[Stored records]
◆ ◆ ◆ ◆

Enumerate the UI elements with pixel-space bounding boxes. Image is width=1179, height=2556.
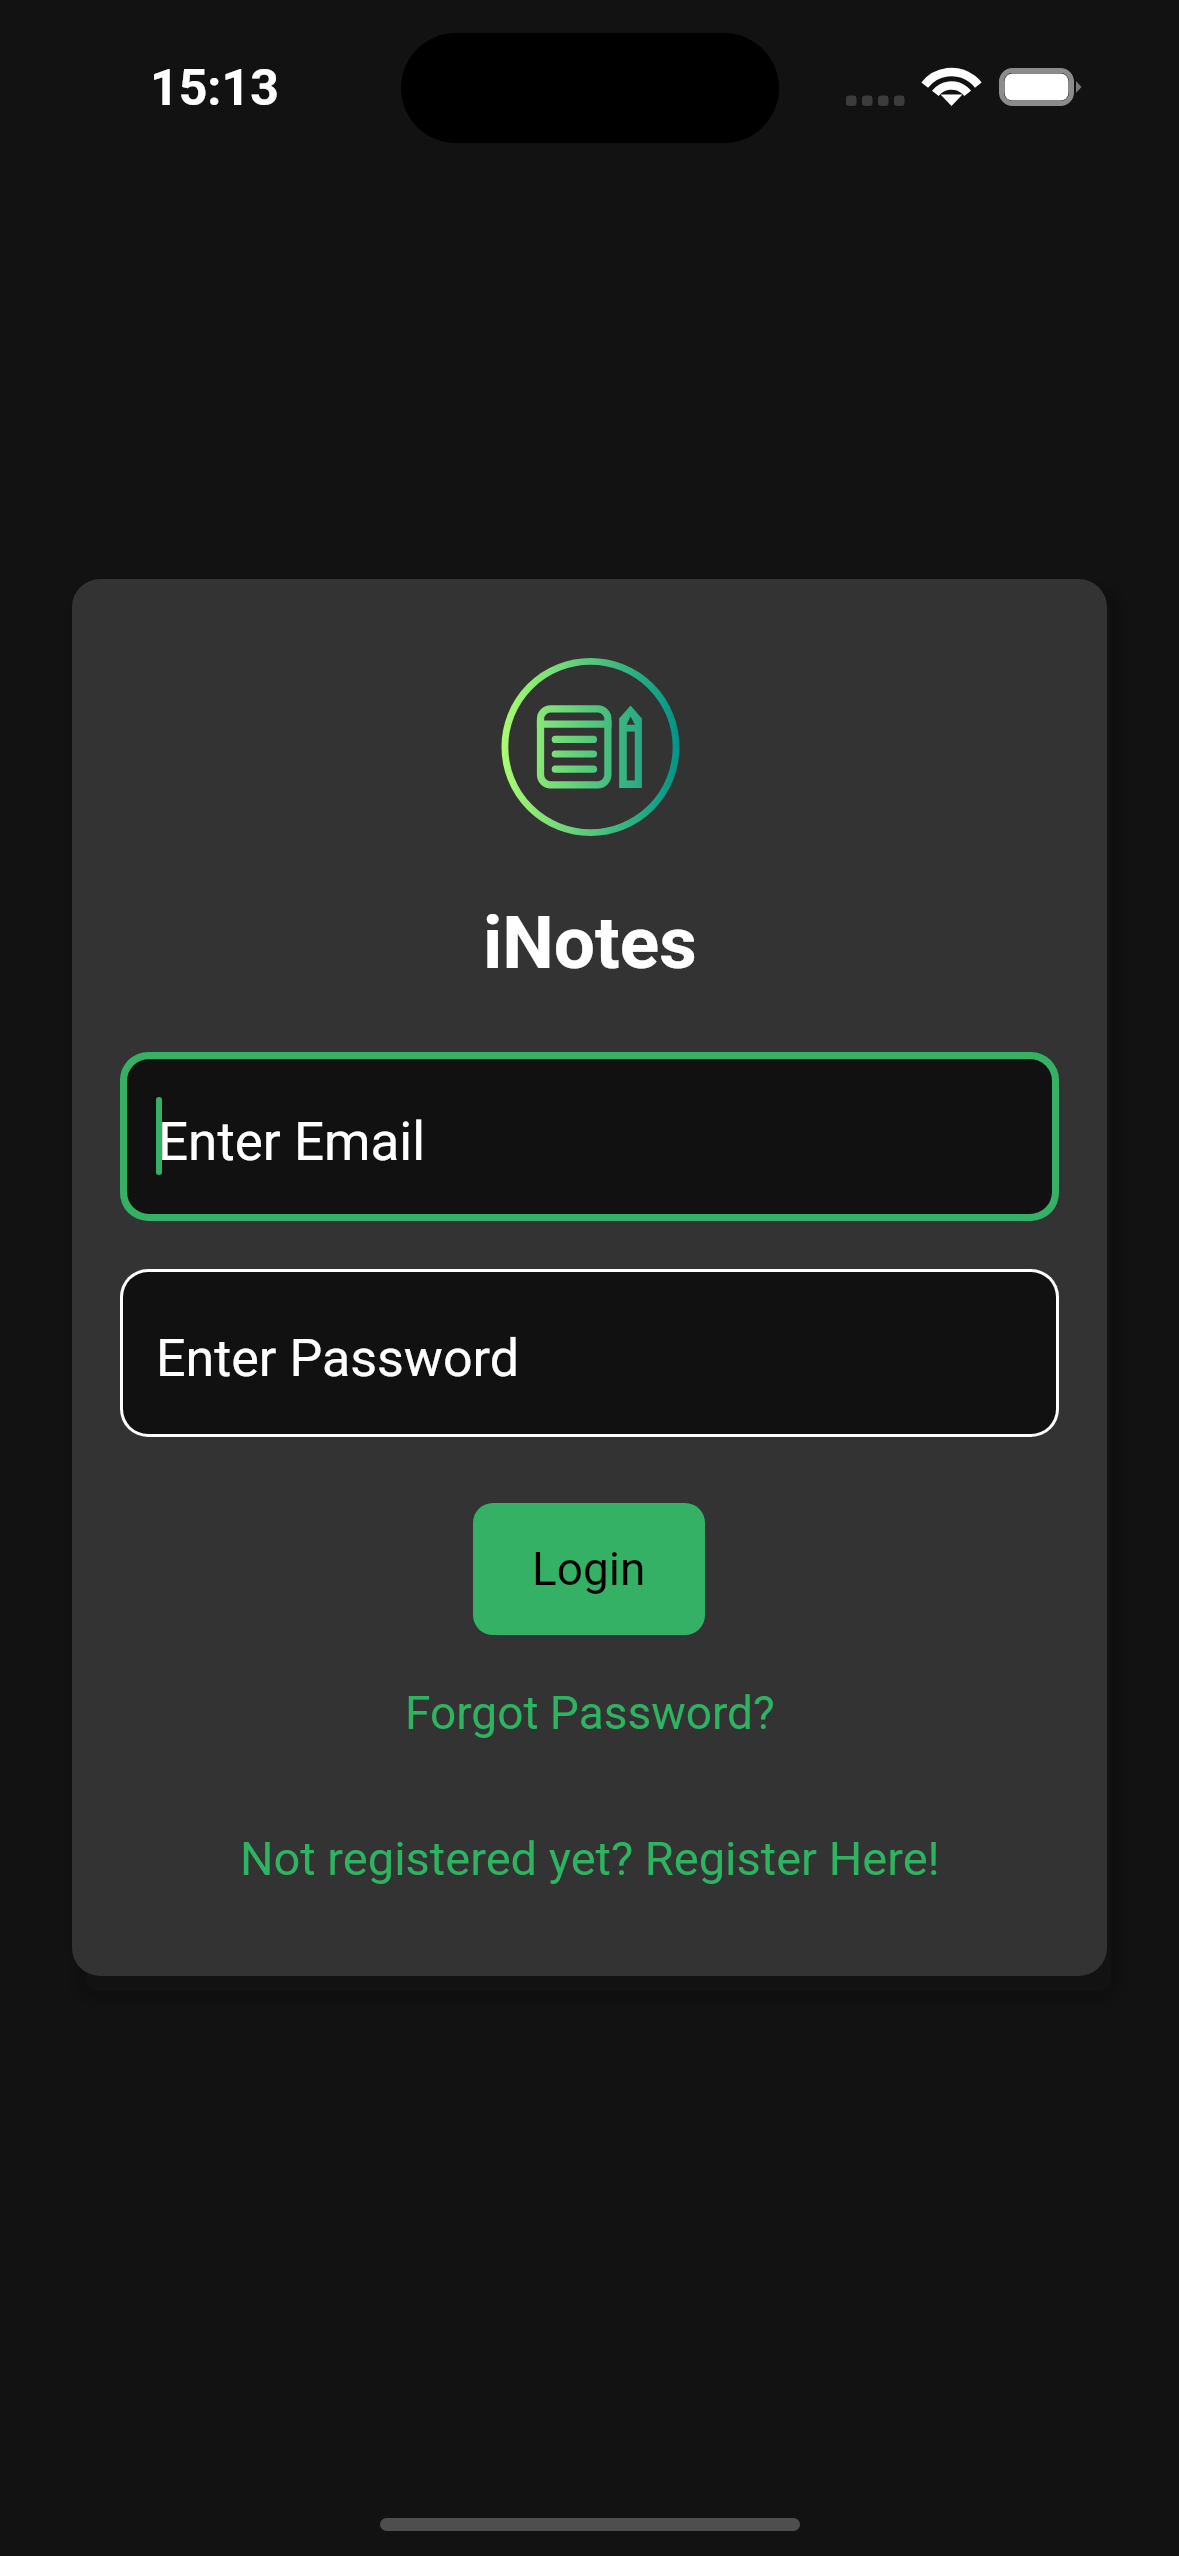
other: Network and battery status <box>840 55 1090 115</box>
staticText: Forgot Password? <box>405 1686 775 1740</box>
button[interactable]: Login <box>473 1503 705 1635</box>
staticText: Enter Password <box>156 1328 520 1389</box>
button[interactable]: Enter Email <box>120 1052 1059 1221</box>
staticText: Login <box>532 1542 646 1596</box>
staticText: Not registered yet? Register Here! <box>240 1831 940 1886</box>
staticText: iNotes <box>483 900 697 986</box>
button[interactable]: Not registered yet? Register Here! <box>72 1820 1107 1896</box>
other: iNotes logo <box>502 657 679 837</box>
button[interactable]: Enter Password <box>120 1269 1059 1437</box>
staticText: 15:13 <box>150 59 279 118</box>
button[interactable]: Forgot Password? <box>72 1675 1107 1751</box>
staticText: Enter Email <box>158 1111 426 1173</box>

◆ ◆ ◆ ◆

■ Your instructions
Spot every line in the entries that includes the word "Password", and copy each one out.

■ Result for this exercise
staticText: Forgot Password? <box>405 1686 775 1740</box>
staticText: Enter Password <box>156 1328 520 1389</box>
button[interactable]: Enter Password <box>120 1269 1059 1437</box>
button[interactable]: Forgot Password? <box>72 1675 1107 1751</box>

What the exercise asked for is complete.